There was a shooting in Seattle yesterday, at 3rd & Pine, and I said to myself, “I know that place — that’s where I was shot at!” This was around 1978, and I was often catching a late night bus at 3rd & Pike. This one evening, there was an altercation on Pine; a sex worker (I was there so often I recognized many of the ladies working those corners) was screaming angrily at someone in a car, and I could hear it a block away. Then she pulled out a handgun and started firing away.
She didn’t hit the guy, she didn’t even hit the car. The bullets were coming my way — I’d see a flash and hear a little “tch” sound as they struck the sidewalk near me, followed by a faint “pop” from the gun. I scrambled to hide behind a lamp post, thinking this would be a really stupid way to die, as an unintentional target of an angry woman who couldn’t hit a car ten feet away from her. Honestly, though, it was some small caliber pistol, shots were all over the place — one did make a little “pok” sound when it punched through a store window — even if one hit me by chance, it was unlikely to be lethal. I don’t think her target was hit at all, and he just drove away.

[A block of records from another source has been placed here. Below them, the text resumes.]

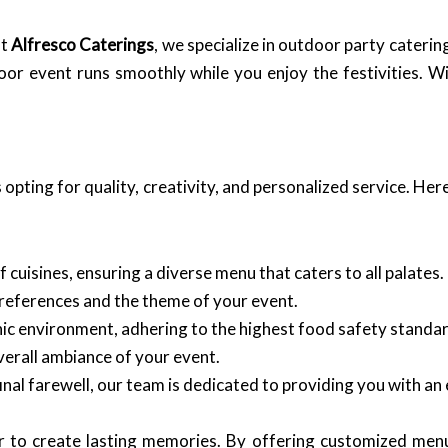
at
Alfresco Caterings
, we specialize in outdoor party cateri
oor event runs smoothly while you enjoy the festivities. 
opting for quality, creativity, and personalized service. He
 cuisines, ensuring a diverse menu that caters to all palates.
preferences and the theme of your event.
enic environment, adhering to the highest food safety standa
erall ambiance of your event.
final farewell, our team is dedicated to providing you with an
r to create lasting memories. By offering customized menu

So just like the shooting yesterday, in the same place at least. Except this time the shooter was a bit more heavily armed and went on a far more determined shooting spree: one dead, seven injured, including a 9 year old boy.
We can’t change human nature easily — there will always be angry incidents and violent responses, just as there were in 1978 and 2020. What we could control, if we had the will, was the availability of lethal technology. The shooting yesterday was a product of human nature amplified by deadly weapons that had no place on a civilized city street.